Overall the support experience with BlueRobotics so far has been wonderful. When they were asking for pictures of the setup, I thought they were trying to weasel out of the warranty, but they were actually using the pictures to give useful support.
The float needs an external antenna that sticks out of the top of the float in order to communicate with the surface. We are using WiFi because it is well supported, unfortunately it uses 2.4GHz which is well absorbed by water.
Connecting the antenna has been a challenge. Most WiFi antennas are not intended to be completely submerged underwater for extended periods of time. We have some antennas from an old router that we are planning on using.
We are going to caste the part of the antenna that has openings in epoxy to stop it from taking on water. We are making an attempt to preserve the athletics of the float. We do not want to have a large messy stick coming out of the top of an otherwise aesthetically pleasing robot.
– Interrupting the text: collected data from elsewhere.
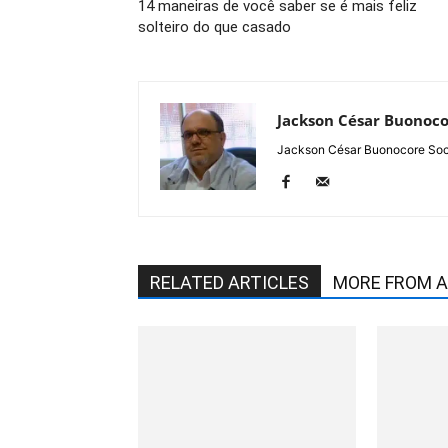
14 maneiras de você saber se é mais feliz
solteiro do que casado
Jackson César Buonoc
Jackson César Buonocore Soci
RELATED ARTICLES
MORE FROM 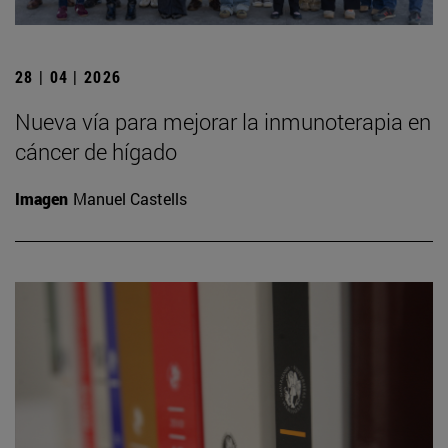
28 | 04 | 2026
Nueva vía para mejorar la inmunoterapia en
cáncer de hígado
Imagen
Manuel Castells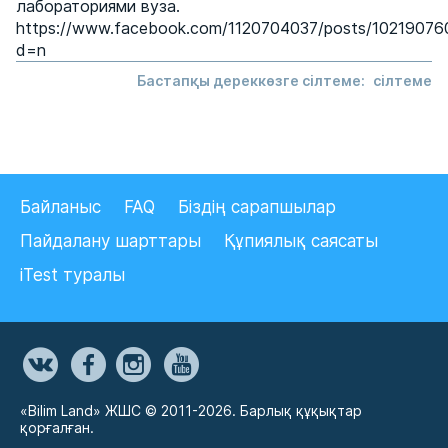
лабораториями вуза.
https://www.facebook.com/1120704037/posts/1021907
d=n
Бастапқы дереккөзге сілтеме:
сілтеме
Байланыс
FAQ
Біздің сарапшылар
Пайдалану шарттары
Құпиялық саясаты
iTest туралы
«Bilim Land» ЖШС © 2011-2026. Барлық құқықтар
қорғалған.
We a little bit behind schedule with the float, but we purposely set a very aggressive schedule. Our main bottleneck is the shipping times for components. We need a very large piece of metal stock in order to turn a new seal, and we need to replacement depth sensor.
I am optimistic that we will have a prototype by the end of January. Most of the work on the last float was after the prototype, but I think we learned out lessons from last year. We designed the float with actual numbers in mind this year rather than false assumptions.
An example of this is we are using a motor that we calculated to be strong enough to push the piston underwater.